The new government will also have to decide whether to continue the indirect talks with Syria began by outgoing Prime Minister Ehud Olmert. Because Livni was Olmert’s foreign minister and Netanyahu enthusiastically pursued secret Israel-Syria talks whilst Prime Minister, it would not be surprising if either continued those negotiations, assuming conditions were ripe.

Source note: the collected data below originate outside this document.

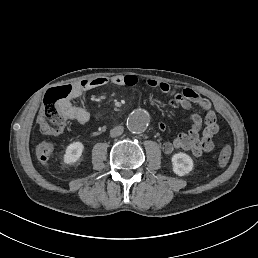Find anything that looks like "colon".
<instances>
[{"label": "colon", "mask_w": 258, "mask_h": 258, "mask_svg": "<svg viewBox=\"0 0 258 258\" xmlns=\"http://www.w3.org/2000/svg\"><path fill=\"white\" fill-rule=\"evenodd\" d=\"M73 94V85L66 84L47 91L43 105L38 114L40 131L48 136H59L65 130L67 118L63 113L62 106ZM172 104H177L176 99ZM231 147L224 146L218 155V164L225 166L231 158Z\"/></svg>", "instance_id": "1"}]
</instances>
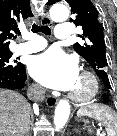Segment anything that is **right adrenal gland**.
Returning <instances> with one entry per match:
<instances>
[{"label": "right adrenal gland", "mask_w": 117, "mask_h": 136, "mask_svg": "<svg viewBox=\"0 0 117 136\" xmlns=\"http://www.w3.org/2000/svg\"><path fill=\"white\" fill-rule=\"evenodd\" d=\"M28 135H29V128L27 129L25 136H28Z\"/></svg>", "instance_id": "right-adrenal-gland-1"}]
</instances>
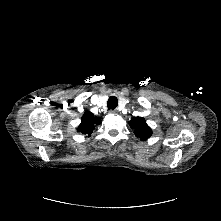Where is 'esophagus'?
Here are the masks:
<instances>
[{"label": "esophagus", "instance_id": "obj_1", "mask_svg": "<svg viewBox=\"0 0 221 221\" xmlns=\"http://www.w3.org/2000/svg\"><path fill=\"white\" fill-rule=\"evenodd\" d=\"M110 113H111V114H116L117 111H116V110H110Z\"/></svg>", "mask_w": 221, "mask_h": 221}]
</instances>
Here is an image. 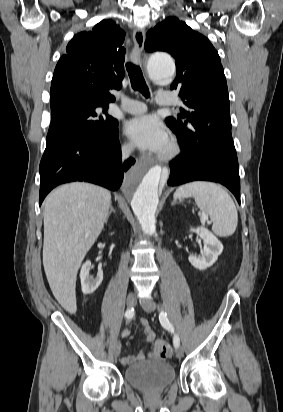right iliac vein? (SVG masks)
Segmentation results:
<instances>
[{
  "label": "right iliac vein",
  "mask_w": 283,
  "mask_h": 412,
  "mask_svg": "<svg viewBox=\"0 0 283 412\" xmlns=\"http://www.w3.org/2000/svg\"><path fill=\"white\" fill-rule=\"evenodd\" d=\"M136 303V294L132 292L127 297V306L133 307ZM121 352V342L119 340L115 341L113 345V353L115 357H118Z\"/></svg>",
  "instance_id": "obj_1"
}]
</instances>
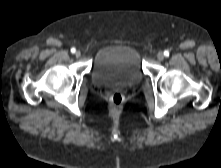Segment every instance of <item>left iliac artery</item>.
I'll use <instances>...</instances> for the list:
<instances>
[{"label": "left iliac artery", "instance_id": "obj_1", "mask_svg": "<svg viewBox=\"0 0 221 168\" xmlns=\"http://www.w3.org/2000/svg\"><path fill=\"white\" fill-rule=\"evenodd\" d=\"M164 55H165L166 57H168V56H169V51H168V50H165V51H164Z\"/></svg>", "mask_w": 221, "mask_h": 168}]
</instances>
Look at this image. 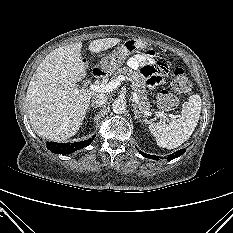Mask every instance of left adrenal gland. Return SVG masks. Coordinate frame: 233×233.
Listing matches in <instances>:
<instances>
[{
    "instance_id": "1",
    "label": "left adrenal gland",
    "mask_w": 233,
    "mask_h": 233,
    "mask_svg": "<svg viewBox=\"0 0 233 233\" xmlns=\"http://www.w3.org/2000/svg\"><path fill=\"white\" fill-rule=\"evenodd\" d=\"M132 107H133V111H134V117H135V119H140V115H139V112H138V107L136 106V104L132 101ZM144 121V120H143Z\"/></svg>"
}]
</instances>
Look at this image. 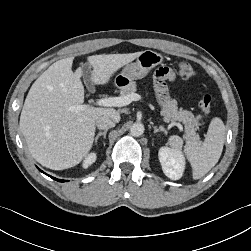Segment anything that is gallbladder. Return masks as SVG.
I'll return each instance as SVG.
<instances>
[{"label":"gallbladder","mask_w":251,"mask_h":251,"mask_svg":"<svg viewBox=\"0 0 251 251\" xmlns=\"http://www.w3.org/2000/svg\"><path fill=\"white\" fill-rule=\"evenodd\" d=\"M81 75L83 76V79L85 81V84L90 92L95 91V87L92 83V70L91 66L88 63H85L80 68Z\"/></svg>","instance_id":"obj_1"}]
</instances>
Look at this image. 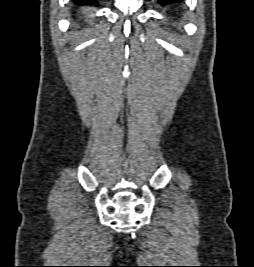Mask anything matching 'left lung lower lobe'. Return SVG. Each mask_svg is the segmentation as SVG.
<instances>
[{"label":"left lung lower lobe","instance_id":"left-lung-lower-lobe-1","mask_svg":"<svg viewBox=\"0 0 254 267\" xmlns=\"http://www.w3.org/2000/svg\"><path fill=\"white\" fill-rule=\"evenodd\" d=\"M181 1L182 0H158V2L161 3V4L181 2Z\"/></svg>","mask_w":254,"mask_h":267}]
</instances>
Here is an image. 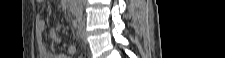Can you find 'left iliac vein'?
<instances>
[{"instance_id": "left-iliac-vein-1", "label": "left iliac vein", "mask_w": 225, "mask_h": 58, "mask_svg": "<svg viewBox=\"0 0 225 58\" xmlns=\"http://www.w3.org/2000/svg\"><path fill=\"white\" fill-rule=\"evenodd\" d=\"M78 35L79 38L83 41V42H87L86 39V31L84 28V21L83 20H79V25H78Z\"/></svg>"}]
</instances>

Yet the continuing threat posed by Iran is likely to top either’s agenda. Calls from Iranian President Mahmoud Ahmadinejad and others to “wipe Israel off the map” while at the same time denying the Holocaust must be taken seriously.
Iran backs its rhetoric with action, such as its recent satellite launch – using technology that can also be used in ballistic missiles – and marching forward on uranium enrichment while stonewalling international inspectors. Meanwhile, Iran funds, trains and arms Hezbollah and Hamas, which attack Israeli civilians.
Teheran’s nuclear weapons aims, its use of terrorist proxies against Israel, and the continuing control of half the future Palestinian state by a group committed to Israel’s destruction are the primary obstacles to hopes for a lasting resolution to the Israel-Palestinian conflict. These are the issues the next Israeli government, whoever its leader and whatever its make-up, must address.